“Aqui está uma prova da lusofonia viva, a forma como nos vamos aproximando, apesar de todas as diferenças”

Cantor e compositor, Paulo Flores é uma voz inconfundível na música em Angola. Com 30 anos de carreira, o cantor esteve à conversa com a Somos! sobre a dimensão da língua portuguesa, os lugares da lusofonia e de Angola, um país em transformação.

 

SOMOS! – A lusofonia é a tónica de três países onde o Paulo Flores já viveu: Angola, Brasil, Portugal, unidos em torno da língua portuguesa. Como olha para estas questões da “portugalidade”?

Paulo Flores Esta é a língua em que  consigo pensar e expressar os meus sentimentos. Desde cedo vivi esta ponte da língua, com três anos fui para Lisboa com a minha mãe e o meu pai ficou em Luanda, comecei logo aí.  Portanto, eu sempre vivi nesta ponte aérea. Estes dois mundos fizeram-me beber as influências de Ary dos Santos, Amália Rodrigues e da música tradicional de Angola e brasileira, como Chico Buarque. Foi dos poetas que me socorri bastante para conseguir encontrar um caminho para escrever e para me expressar. A língua portuguesa é esses afectos, toda essa história que nos une.

SOMOS! – Há, no entanto, palavras que assumem significados diferentes consoante os países. A palavra saudade, por exemplo, tem o mesmo  sentido?  Saudade de Portugal e saudade de Angola…

Paulo Flores – Eu acho que sim, claro. Porque, no fundo, isso tem a ver  com o amor ao lugar. Eu via isso muito nos olhos e nas músicas que as minhas avós cantavam, que muitas vezes eram em quimbundo, e perguntava-me o que queria dizer. A história era de dor, mas havia uma celebração incrível porque, às vezes, até era a dor a única coisa que as ligava e aproximava à terra. A saudade no fundo é isso, ela significa o lugar de onde nós somos e a falta que ele nos faz.

SOMOS! – É de algum lugar?

Paulo Flores – Eu sou de tantos lugares… Luanda, Lisboa, Benguela. Lisboa foi a cidade onde eu cresci e estudei, onde vejo o crescimento da lusofonia na prática. A evolução da música portuguesa, no calão e na gíria. Em Lisboa eu consigo encontrar um rapaz que usa as mesmas expressões e  palavras que são usadas num musseque em Luanda. E aqui está uma prova da lusofonia viva, a forma como nos vamos aproximando, apesar de todas as diferenças. Da expressividade que os mais jovens usam com o calão que também é usado em Angola.

SOMOS! – Sem maka

Paulo Flores – Sim, sem maka (risos). Dama, bué… existem tantas expressões que já são usadas. Eu lembro-me que quando comecei nunca me passou pela cabeça que houvesse tanta intimidade com a língua, ritmos, dança…

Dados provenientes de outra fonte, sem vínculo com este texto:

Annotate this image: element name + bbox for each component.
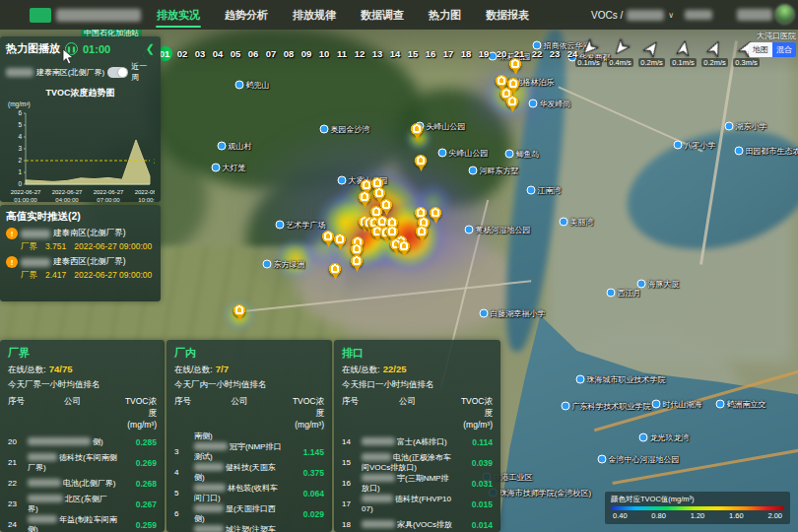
row-no: 3 xyxy=(174,447,194,457)
map-poi-label: 观山村 xyxy=(218,141,252,152)
timeline-hour-16[interactable]: 16 xyxy=(422,46,439,61)
map-poi-label: 珠海城市职业技术学院 xyxy=(576,374,666,385)
map-marker[interactable] xyxy=(334,233,347,246)
online-count-row: 在线/总数:74/75 xyxy=(8,364,157,376)
range-toggle[interactable] xyxy=(107,67,128,78)
table-row[interactable]: 18家具(VOCs排放0.014 xyxy=(342,514,493,532)
legend-tick: 2.00 xyxy=(767,511,782,520)
table-row[interactable]: 3冠宇(NMP排口测试)1.145 xyxy=(174,441,324,462)
company-redacted xyxy=(362,495,393,502)
timeline-hour-09[interactable]: 09 xyxy=(298,46,315,61)
map-marker[interactable] xyxy=(430,207,442,220)
timeline-hour-07[interactable]: 07 xyxy=(262,46,280,61)
timeline-hour-11[interactable]: 11 xyxy=(333,46,351,61)
online-count-row: 在线/总数:7/7 xyxy=(174,364,324,376)
timeline-hour-19[interactable]: 19 xyxy=(475,46,493,61)
online-count-row: 在线/总数:22/25 xyxy=(342,364,493,376)
map-marker[interactable] xyxy=(398,240,411,253)
table-row[interactable]: 24年益(制粒车间南侧)0.259 xyxy=(8,514,157,532)
poi-icon xyxy=(263,260,272,269)
map-marker[interactable] xyxy=(233,304,246,317)
timeline-hour-17[interactable]: 17 xyxy=(439,46,457,61)
alert-detail-row: 厂界2.4172022-06-27 09:00:00 xyxy=(21,270,155,282)
timeline-hour-08[interactable]: 08 xyxy=(280,46,298,61)
nav-item-1[interactable]: 排放实况 xyxy=(156,0,201,31)
timeline-hour-06[interactable]: 06 xyxy=(244,46,262,61)
alert-type: 厂界 xyxy=(21,241,37,253)
timeline-hour-04[interactable]: 04 xyxy=(209,46,227,61)
company-redacted xyxy=(28,437,91,445)
color-legend: 颜色对应TVOC值(mg/m³) 0.400.801.201.602.00 xyxy=(605,492,790,524)
map-marker[interactable] xyxy=(351,255,364,268)
timeline-hour-05[interactable]: 05 xyxy=(227,46,244,61)
alert-item-1[interactable]: !建泰南区(北侧厂界)厂界3.7512022-06-27 09:00:00 xyxy=(6,228,155,253)
map-marker[interactable] xyxy=(329,263,342,276)
online-label: 在线/总数: xyxy=(174,365,213,374)
timeline-hour-03[interactable]: 03 xyxy=(191,46,209,61)
table-header: 序号公司TVOC浓度(mg/m³) xyxy=(8,396,157,430)
poi-icon xyxy=(338,176,347,185)
timeline-hour-21[interactable]: 21 xyxy=(510,46,528,61)
alert-warning-icon: ! xyxy=(6,256,18,268)
svg-text:2022-06-27: 2022-06-27 xyxy=(11,189,41,195)
timeline-hour-18[interactable]: 18 xyxy=(457,46,475,61)
timeline-hour-15[interactable]: 15 xyxy=(404,46,422,61)
row-company: 城注塑(注塑车间) xyxy=(194,525,287,532)
hybrid-view-button[interactable]: 混合 xyxy=(772,42,796,57)
nav-item-4[interactable]: 数据调查 xyxy=(360,0,405,31)
table-row[interactable]: 16宇(三期NMP排放口)0.031 xyxy=(342,473,493,494)
timeline-hour-13[interactable]: 13 xyxy=(368,46,386,61)
table-row[interactable]: 22电池(北侧厂界)0.268 xyxy=(8,473,157,494)
vocs-selector[interactable]: VOCs / ∨ xyxy=(591,0,674,30)
poi-text: 美丽湾 xyxy=(570,217,594,228)
alert-item-2[interactable]: !建泰西区(北侧厂界)厂界2.4172022-06-27 09:00:00 xyxy=(6,256,155,282)
map-marker[interactable] xyxy=(322,231,335,243)
nav-item-6[interactable]: 数据报表 xyxy=(485,0,530,31)
nav-item-5[interactable]: 热力图 xyxy=(428,0,462,31)
map-marker[interactable] xyxy=(411,123,424,136)
online-value: 22/25 xyxy=(383,364,407,374)
table-row[interactable]: 14富士(A栋排口)0.114 xyxy=(342,432,493,452)
table-row[interactable]: 20侧)0.285 xyxy=(8,432,157,452)
table-row[interactable]: 5林包装(收料车间门口)0.064 xyxy=(174,483,324,503)
timeline-hour-22[interactable]: 22 xyxy=(528,46,546,61)
avatar[interactable] xyxy=(774,4,795,25)
timeline-hour-14[interactable]: 14 xyxy=(386,46,404,61)
poi-icon xyxy=(652,400,661,409)
table-row[interactable]: 7城注塑(注塑车间)0.012 xyxy=(174,524,324,532)
trend-chart-title: TVOC浓度趋势图 xyxy=(6,87,155,100)
map-marker[interactable] xyxy=(506,96,519,108)
map-marker[interactable] xyxy=(416,226,429,238)
map-marker[interactable] xyxy=(359,191,371,204)
map-poi-label: 海豚大厦 xyxy=(637,279,680,290)
poi-icon xyxy=(735,147,744,156)
playback-time: 01:00 xyxy=(83,43,110,55)
table-row[interactable]: 17德科技(FHVP1007)0.015 xyxy=(342,494,493,514)
map-marker[interactable] xyxy=(373,187,386,200)
timeline-hour-02[interactable]: 02 xyxy=(173,46,191,61)
table-row[interactable]: 15电池(正极涂布车间VOCs排放口)0.039 xyxy=(342,452,493,473)
row-company: 电池(北侧厂界) xyxy=(28,479,119,489)
ranking-subtitle: 今天厂内一小时均值排名 xyxy=(174,379,324,391)
row-company: 德科技(车间南侧厂界) xyxy=(28,453,119,473)
collapse-panel-icon[interactable]: ❮ xyxy=(146,42,155,55)
col-header-value: TVOC浓度(mg/m³) xyxy=(287,396,324,430)
table-row[interactable]: 4健科技(天面东侧)0.375 xyxy=(174,462,324,483)
timeline-hour-23[interactable]: 23 xyxy=(546,46,564,61)
nav-item-3[interactable]: 排放规律 xyxy=(292,0,337,31)
table-row[interactable]: 21德科技(车间南侧厂界)0.269 xyxy=(8,452,157,473)
map-marker[interactable] xyxy=(496,75,508,88)
row-value: 0.039 xyxy=(455,458,493,468)
svg-text:6: 6 xyxy=(18,109,22,116)
map-marker[interactable] xyxy=(415,155,428,167)
timeline-hour-12[interactable]: 12 xyxy=(351,46,368,61)
table-row[interactable]: 6显(天面排口西侧)0.029 xyxy=(174,503,324,524)
table-row[interactable]: 23北区(东侧厂界)0.267 xyxy=(8,494,157,514)
nav-item-2[interactable]: 趋势分析 xyxy=(224,0,269,31)
company-redacted xyxy=(194,442,228,450)
map-view-button[interactable]: 地图 xyxy=(749,42,772,57)
map-poi-label: 鹤兜山 xyxy=(235,80,270,91)
row-value: 0.259 xyxy=(119,520,157,530)
timeline-hour-10[interactable]: 10 xyxy=(315,46,333,61)
timeline-hour-20[interactable]: 20 xyxy=(493,46,510,61)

SOMOS! – E isso está presente no seu último disco, Kandongueiro Voador, onde mistura os referentes ritmos, o semba, a kizomba, o kuduro, o house

Paulo Flores – É isso. E falo numa linguagem essencialmente dirigida aos jovens, para lhes dizer que  estou atento e transmitir a mensagem de que são eles que, através dos sonhos, podem fazer deste mundo, um mundo melhor. Mas também por causa dos meus filhos. Através deles consegui encontrar boas referências musicais nesta nova geração de artistas e consegui encontrar várias linguagens. Em Luanda, por exemplo,  encontramos uma linguagem própria em cada bairro. Tem um kuduro no Marçal e outro diferente no Samisanga e na Boca do Lobo isso é ainda mais visível. Portanto, é muito gratificante conseguires falar também a  linguagem dos mais jovens e eles ficarem gratos por isso.

SOMOS! – Mas essa é também a missão da música.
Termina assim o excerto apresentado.